For completeness, we also checked the switching threshold for the strobe input to the sense amplifiers. Looking at drawing RS-B-G007 Sense Amplifier, on page 10-9 of the Maintenance Manual, we found that this threshold should be about -0.8V, assuming 0.6V for a forward biased junction plus about 0.2V for a saturated transistor.

Our conclusion from this effort is that the data path to the MB register should work. Therefore, our problem is in the core memory or in the sense amplifiers.

Nov 20, 2024, Find marginal sense amplifier

Following the instructions on page 9 of the PDP-8 Memory Tuning Procedure (also available here), we adjusted the second stage clamp voltage output from the G008 Master Slice Control in slot MB31. After doing this, we checked the static balance as instructed on the same page, and found things were a bit out of whack. We got the following voltages, measuring from the two differential outputs to ground:

		25	26	27	28	29	30
MA	E	8.0	7.8	8.2	8.0	7.9	7.9
	F	7.8	8.0	7.6	7.7	7.9	8.0
MB	E	8.1	8.0	8.1	7.9	7.9	8.0
	F	7.8	8.0	8.0	8.0	8.0	7.9

The next step was to measure the voltage between pins E and F of each sense amplifier on the most sensitive scale of the voltmeter while using the potentiometer on each sense amplifier to try to get the difference to zero. Our result was:

	25	26	27	28	29	30
MA	0.0	0.0	0.0	-.1	0.0	0.0
MB	-.1	.07	-.22	0.0	0.0	0.0

You are supposed to be able to get the voltages within 25 millivolts of each other and differences of 75 millivolts are considered problematic. We were unable to get the sense amplifier in MB27 closer than 70 millivolts. This suggests that this sense amplifier may be marginal, creating Bug 66.

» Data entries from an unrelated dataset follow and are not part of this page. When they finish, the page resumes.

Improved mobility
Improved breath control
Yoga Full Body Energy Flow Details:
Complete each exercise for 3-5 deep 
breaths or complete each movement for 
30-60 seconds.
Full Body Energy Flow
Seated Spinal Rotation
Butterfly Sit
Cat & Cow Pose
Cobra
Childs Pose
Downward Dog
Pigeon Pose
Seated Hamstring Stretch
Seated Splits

Dec 9, 2024, Find memory bug

Sense amp. and slicer outputs

Bug 64: Continuing to follow the instructions on page 12 of the PDP-8 Memory Tuning Procedure (also available here), we looked at the outputs of two sense amplifiers, in slots MA25 and MA26. with the computer running. We thought that it wouldn't matter Which sense amplifier we measured, since we were getting zeros from all of them. The outputs shown on the scope display to the right are:

MA25E

MA25F

the two sides of the second stage of the differential amplifier.

MA25J and MA26J

the output of the slicer that takes the max of E and F.

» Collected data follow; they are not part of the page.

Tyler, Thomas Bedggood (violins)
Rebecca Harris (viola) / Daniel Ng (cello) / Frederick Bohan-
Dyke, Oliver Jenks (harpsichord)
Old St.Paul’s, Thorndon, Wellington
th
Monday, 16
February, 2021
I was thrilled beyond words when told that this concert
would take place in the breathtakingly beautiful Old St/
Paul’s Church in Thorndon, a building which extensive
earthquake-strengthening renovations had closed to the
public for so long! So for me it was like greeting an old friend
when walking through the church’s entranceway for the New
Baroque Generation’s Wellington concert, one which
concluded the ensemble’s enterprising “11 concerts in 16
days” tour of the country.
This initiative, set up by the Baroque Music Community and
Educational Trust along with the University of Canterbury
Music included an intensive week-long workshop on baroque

It is clear from the above measurements that the sense amplifier we checked was well balanced, and that the slicer is working. This leaves us at a loss as to why we get no data.

Sense and slicer when reading 0
Sense and slicer when reading 1

The obvious suggestion was that perhaps the strobe mechanism is not working, so we examined the strobe signal on MA25L and the slicer output. We did this twice, once with zero being written to memory, and once using the advice on the bottom of page 12 of the Memory Tuning Procedure for forcing a one to be written. The two scope plots to the right show the result.

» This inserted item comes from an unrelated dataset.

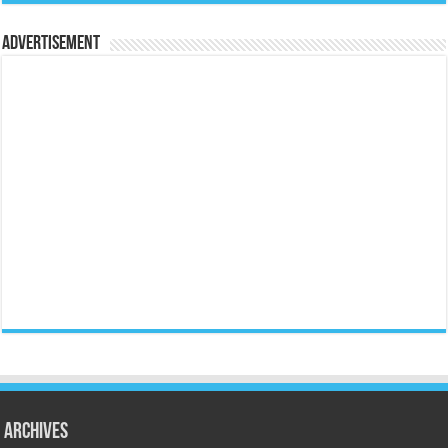
Advertisement
Archives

The first obvious observation from these plots is that writing 0 and writing 1 to memory are different. The big difference between these is that one involves an inhibit pulse and one does not. Apparently, the 0 case involves an inhibit pulse, and the 1 case does not. Furthermore, it appears that all of the signals we observed on the sense line are noise from this inhibit pulse.

The second observation is that the strobe pulse arrives when there is no activity in memory, as if there was no read pulse at all! The actual switching of the read pulses is complex, involving an array of 8 G209 Memory Selector boards, which drive 8 G603 Memory Selector Matrix boards which drive the 64 X and 64 Y select lines of the core memory.

MA11 and its inverse?

On October 30 we looked at the READ and WRITE signals. Drawing BS-D-8M-0-12 X Axis Selection on pages 10-47 and 10-48 of the Maintenance Manual (F-87 2-66) shows that, aside from READ and WRITE, the other signals to the G209 memory selector boards are address lines, so we looked at the data on MA11, the least significant bit of the memory address. This is delivered as MA11(0) and MA11(1), signals that ought to be strict inverses of each other. We measured these signals as delivered to the selector boards.

The scope trace here shows expected data on MA11(1), but MA11(0) is corrupted by extreme noise, with an amplitude close to the signal amplitude. Something is seriously wrong here, creating Bug 67.

Dec 11, 2024, Identify G209s as noise source

MA11 with no G209 boards.

Bug 67: We repeated the final measurement of MA11(0) and MA11(1) from Dec. 9 and got the same result. The obvious question was, did the noise come from the Memory Address Register in the CPU or was it fed back into the address line from somewhere? To answer this, we pulled the G209 memory selector boards from slots MD12 through MD15. The result shows that one or more of these boards was indeed the primary noise source, although there is still noise.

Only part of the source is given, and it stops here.